Чрезвычайно актуально прозвучала затронутая Роговым тема обвинений «по национальной линии», которыми обмениваются (разумеется, с абсолютной зеркальностью) два противоположных лагеря: если декабристы, как уже было сказано, отстаивали исконно русские начала в противовес немецким (ср. агитационную песню Рылеева и Бестужева «Царь наш – немец русский…»), то правительственные круги, напротив, видели источник декабристского движения в пагубном немецком влиянии (иллюминаты, масоны, «Тугендбунд» и проч.); характерна точка зрения Николая I, согласно которой славянофилы близки декабристам, потому что и те и другие утверждают, что в России власти, включая самого императора, суть немцы и что такое положение нестерпимо.
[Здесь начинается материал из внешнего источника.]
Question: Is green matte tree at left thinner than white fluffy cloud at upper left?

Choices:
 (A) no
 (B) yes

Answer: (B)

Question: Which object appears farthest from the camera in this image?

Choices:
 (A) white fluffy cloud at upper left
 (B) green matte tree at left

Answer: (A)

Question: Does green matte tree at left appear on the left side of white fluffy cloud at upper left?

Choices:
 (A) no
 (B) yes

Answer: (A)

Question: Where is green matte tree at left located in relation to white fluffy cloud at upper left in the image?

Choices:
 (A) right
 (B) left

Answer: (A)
Очень любопытным и познавательным был доклад Ларисы Захаровой «Письмо-завещание Николая I сыну, „любезному Саше“, 1835 года»[29]. Само по себе это письмо, которое Николай вручил наследнику 30 июня 1835 года, перед отъездом в Польшу, в Калиш, на военный смотр и встречу с тестем – прусским императором, известно с начала 1920‐х годов, когда оно было напечатано в «Красном архиве». Однако Захаровой удалось обнаружить дневник Александра Николаевича 1830‐х годов и больше двух десятков его писем к отцу, относящихся к этому периоду. Найденные документы помогают восстановить любопытнейшие подробности тогдашних семейных и государственных забот царского семейства. Перед отъездом императора в Польшу усиленно распространялись слухи о возможном покушении на его жизнь со стороны мятежных поляков. Именно поэтому император не взял в поездку цесаревича, именно поэтому написал и отдал ему письмо-завещание с надписью на конверте «вскрыть после моей смерти» Поездка закончилась благополучно, 30 октября Николай I прибыл в Петербург и в тот же день затребовал письмо назад, однако уже на следующий день снова вручил его сыну, разрешив распечатать и даже, при желании, предать огласке. В письме этом, которое цесаревич тотчас подробно переписал в дневник, особенно впечатляет нескрываемый страх перед возможным повторением при смене императора событий 14 декабря; Николай учит сына, как вести себя в этом случае («явись на коне на место мятежа»). Что же касается дневника Александра Николаевича, то там, по-видимому, самое захватывающее место – сообщение о том, как в 1832 году отец рассказал ему об убийстве Павла I (память которого весьма почитал). Как справедливо заметил устроитель и председатель Эйдельмановских чтений Андрей Тартаковский, можно себе вообразить восторг и любопытство, которое вызвала бы эта сцена – Николай I, рассказывающий будущему Александру II об убийстве Павла I! – у Натана Яковлевича. Кстати, о Павле: осмелюсь заметить, что не только мне, но и большей части аудитории было чрезвычайно жаль, что Тартаковский, движимый вообще похвальной, но в данном случае весьма прискорбной деликатностью, в последний момент исключил из программы свой собственный доклад «Александр I и павловские ассоциации 1812 года», дабы не утомлять публику; публика уполномочила меня засвидетельствовать печатно, что по такому поводу она бы легко преодолела любую усталость.